1. Based on a systematic review, the U.S. Preventive Services Task Force (USPSTF) has released a statement recommending one-time ultrasonography screening for asymptomatic abdominal aortic aneurysms (AAAs) in men 65-75 years old who have a history of smoking (B recommendation).
Evidence Rating Level: 1 (Excellent)
Study Rundown: There is particular interest in the benefits of screening for abdominal aortic aneurysms (AAA). AAAs are associated with high mortality after rupture, but unfortunately usually remain asymptomatic and undetected until this point. Based on a recent commissioned systematic review, the USPSTF has released a recommendation statement pertaining to ultrasonography AAA screening. Primarily, the statement recommends that clinicians offer one-time screening to male patients aged 65-75 years old who have a history of past or present smoking (B recommendation). This statement was based on four large randomized control trials (RCTs) in men, of which the two of the highest-quality trials of showed a relative reduction in AAA-specific mortality of 42-66% associated with one-time AAA screening.
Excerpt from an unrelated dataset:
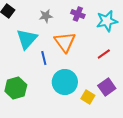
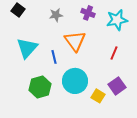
cyan triangle: (27, 39) -> (27, 48), moved
red line: (104, 54) -> (114, 53), turned -32
green hexagon: (16, 88) -> (40, 87), moved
AAAs are most prevalent in men who have ever smoked (6-7%), and thus, the highest absolute benefit can be achieved in this particular patient population.
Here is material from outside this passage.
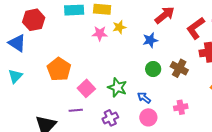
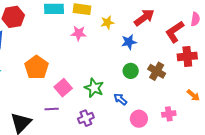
yellow star: (119, 27) -> (107, 22), moved
pink cross: (181, 107) -> (169, 114), moved
pink circle: (148, 117) -> (139, 119), moved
Although screening in men overall reduces poor outcomes associated with AAA, given the lower prevalence of AAAs in in men who have never smoked, the net benefit of screening in this group is small. The statement also recommended against ultrasound screening for AAA in women who have never smoked (D recommendation), but identified that that there is insufficient evidence to assess screening in woman who have a history of smoking (I statement).
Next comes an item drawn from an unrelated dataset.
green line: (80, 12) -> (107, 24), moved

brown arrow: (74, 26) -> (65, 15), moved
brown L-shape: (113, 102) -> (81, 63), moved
In-Depth [systematic review]: This recommendation statement applies to asymptomatic patients greater than 50 years old. The systematic review identified four large RCTs in men, which showed that one-time screening was associated with a 42-66% relative reduction in AAA-specific mortality. Only one RCT identified included woman, which showed no difference in AAA related outcomes among women. Given the relatively low prevalence in women who have smoked (0.8-2%), the USPSTF concluded that there was inadequate evidence to determine the benefits and harms of screening in women who have smoked aged 65 to 75 years old. However, in women who have never smoked, the prevalence of AAA is very low (0.3%) and therefore, the USPSTF have recommended against screening among this population. The recommendation statement also reviewed the harms of detection and early treatment. In the reviewed trials, the screened groups were more likely to undergo AAA surgery (mostly elective). However, the mortality risk of elective is less than that associated with acute AAA rupture.